Martin picks up one of the glasses, absent-mindedly moving it to his lips before realising what he’s doing. He puts the glass down, feeling vaguely foolish. But why? There are no witnesses here; there are no ghosts. He offers himself a smile, a twisted sardonic expression, lacking humour, holding sparse compassion. Byron fucking Swift. Homicidal priest, war criminal, sprayer of sperm among the lonely women of the Riverina. Fran Landers, Mandy Blonde, God knows how many down in Bellington, God knows how many before that. A backblocks Rasputin. Mandy knows he killed the five at the church. Why go to the police with her diary, trying to clear him of the murder of the backpackers? Did she see that as a more heinous crime? That the massacre at St James was some sort of psychotic explosion, conceived and executed in the moment, whereas the abduction, probable rape and murder of the backpackers was premeditated, sadistic and evil? What was she defending: the reputation of her dead lover, her own hesitant faith in him, or the legacy bequeathed to their son, so that one day, when he learnt the truth, he might think slightly better of his father than she thought of hers? Christ. Martin looks about. For an instant, despite his aching head, he wouldn’t mind spotting an unopened bottle in the dusty gloom.

So what of her allegorical tale, that she’d fallen pregnant in a one-night stand in Melbourne? It seems obvious enough: she didn’t want to tell a journalist that she’d been the killer’s lover. She didn’t want that plastered all over the papers, not for herself and certainly not for their son. She wouldn’t want Liam growing up like herself…How had she phrased it? The progeny of scandal. But why talk at all? Because she wanted him to find out what she didn’t know: who was Byron Swift really? She’d done it deliberately, led him on, hoping he might uncover the past of the priest. What was she seeking? Some unknown vindication of Swift for impregnating her, abandoning her, shooting dead five people in cold blood, bequeathing their son shame and infamy?

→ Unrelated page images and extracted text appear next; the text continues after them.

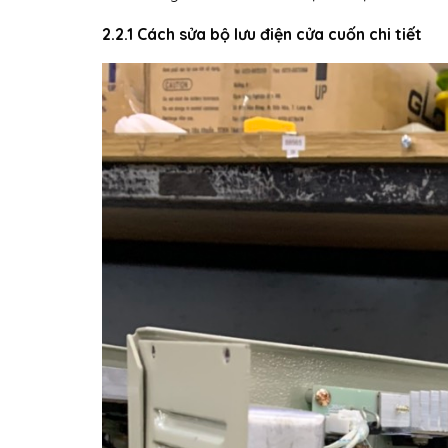
2.2.1 Cách sửa bộ lưu điện cửa cuốn chi tiết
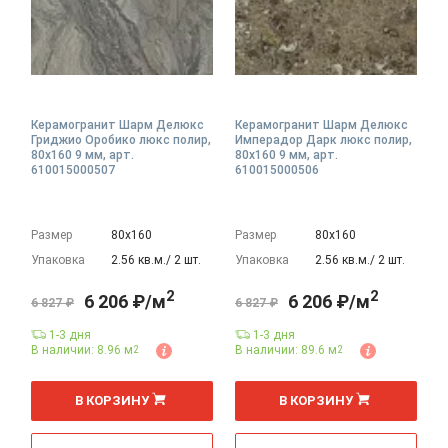
Керамогранит Шарм Делюкс
Керамогранит Шарм Делюкс
Гриджио Оробико люкс полир,
Имперадор Дарк люкс полир,
80x160 9 мм, арт.
80x160 9 мм, арт.
610015000507
610015000506
Размер
80х160
Размер
80х160
Упаковка
2.56 кв.м./ 2 шт.
Упаковка
2.56 кв.м./ 2 шт.
2
2
6 206 ₽/м
6 206 ₽/м
6 827 ₽
6 827 ₽
1-3 дня
1-3 дня
В наличии: 8.96 м
В наличии: 89.6 м
2
2
2
2
м
м
В КОРЗИНУ
В КОРЗИНУ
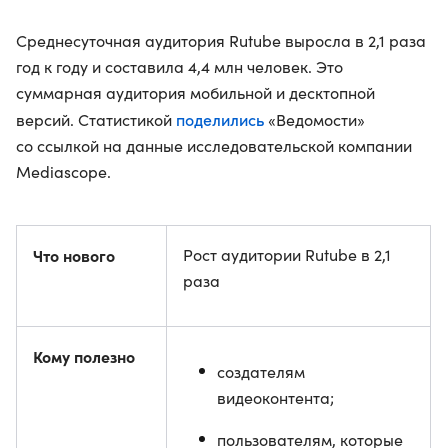
Среднесуточная аудитория Rutube выросла в 2,1 раза
год к году и составила 4,4 млн человек. Это
суммарная аудитория мобильной и десктопной
поделились
версий. Статистикой
«Ведомости»
со ссылкой на данные исследовательской компании
Mediascope.
Что нового
Рост аудитории Rutube в 2,1
раза
Кому полезно
создателям
видеоконтента;
пользователям, которые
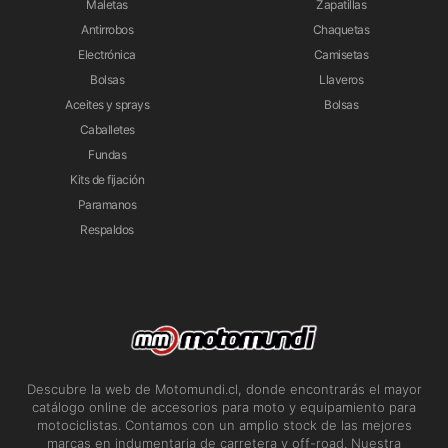
Maletas
Zapatillas
Antirrobos
Chaquetas
Electrónica
Camisetas
Bolsas
Llaveros
Aceites y sprays
Bolsas
Caballetes
Fundas
Kits de fijación
Paramanos
Respaldos
Descubre la web de Motomundi.cl, donde encontrarás el mayor
catálogo online de accesorios para moto y equipamiento para
motociclistas. Contamos con un amplio stock de las mejores
marcas en indumentaria de carretera y off-road. Nuestra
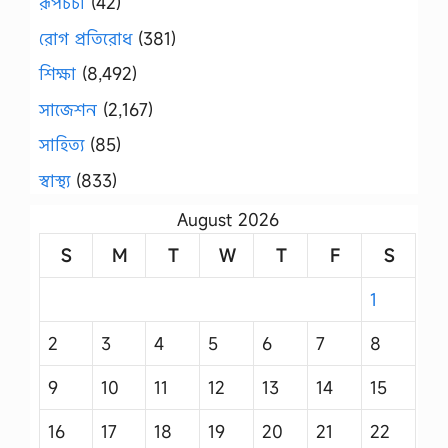
রূপচর্চা
(42)
রোগ প্রতিরোধ
(381)
শিক্ষা
(8,492)
সাজেশন
(2,167)
সাহিত্য
(85)
স্বাস্থ্য
(833)
August 2026
S
M
T
W
T
F
S
1
2
3
4
5
6
7
8
9
10
11
12
13
14
15
16
17
18
19
20
21
22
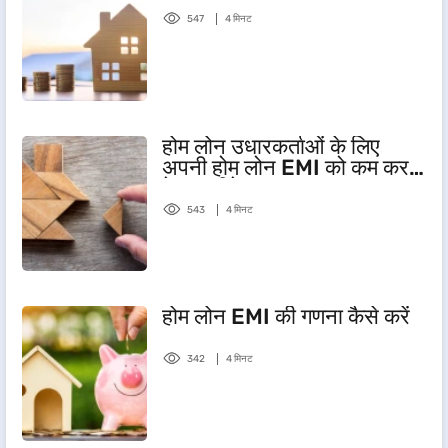
547
4 मिनट
होम लोन उधारकर्ताओं के लिए
अपनी होम लोन EMI को कम करने
के 5 तरीके
543
4 मिनट
होम लोन EMI की गणना कैसे करें
342
4 मिनट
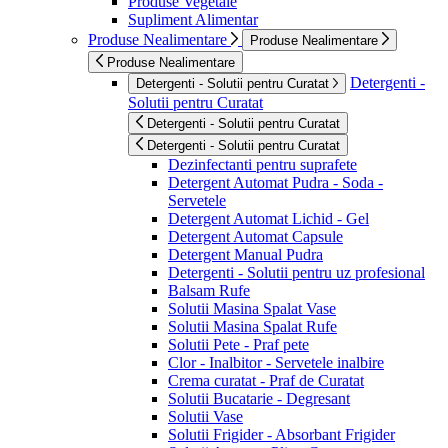
Produse Vegetale
Supliment Alimentar
Produse Nealimentare
Produse Nealimentare
Produse Nealimentare
Detergenti -
Detergenti - Solutii pentru Curatat
Solutii pentru Curatat
Detergenti - Solutii pentru Curatat
Detergenti - Solutii pentru Curatat
Dezinfectanti pentru suprafete
Detergent Automat Pudra - Soda -
Servetele
Detergent Automat Lichid - Gel
Detergent Automat Capsule
Detergent Manual Pudra
Detergenti - Solutii pentru uz profesional
Balsam Rufe
Solutii Masina Spalat Vase
Solutii Masina Spalat Rufe
Solutii Pete - Praf pete
Clor - Inalbitor - Servetele inalbire
Crema curatat - Praf de Curatat
Solutii Bucatarie - Degresant
Solutii Vase
Solutii Frigider - Absorbant Frigider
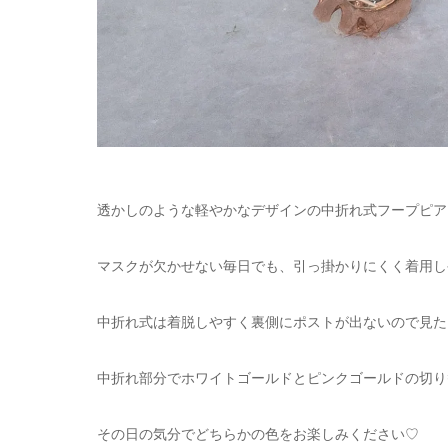
透かしのような軽やかなデザインの中折れ式フープピア
マスクが欠かせない毎日でも、引っ掛かりにくく着用し
中折れ式は着脱しやすく裏側にポストが出ないので見た
中折れ部分でホワイトゴールドとピンクゴールドの切り
その日の気分でどちらかの色をお楽しみください♡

Martin thinks of Walker, his discovery that the priest was a man without a past, Martin’s article in the Sunday papers, Goffing’s revelation of Flynt’s war crime. Was that it? Mandy loved Byron Swift but didn’t know who it was she loved? She wanted to know his real identity, his story, for herself and her son? Well, Martin knows now. He knows who Swift was, knows his shameful past: that Swift was a war criminal. But can he tell her? And will she listen? And what of Harley Snouch, so confident his DNA test will exonerate him and prove her mother a vindictive liar? How can Martin even broach such possibilities? She would banish him forever.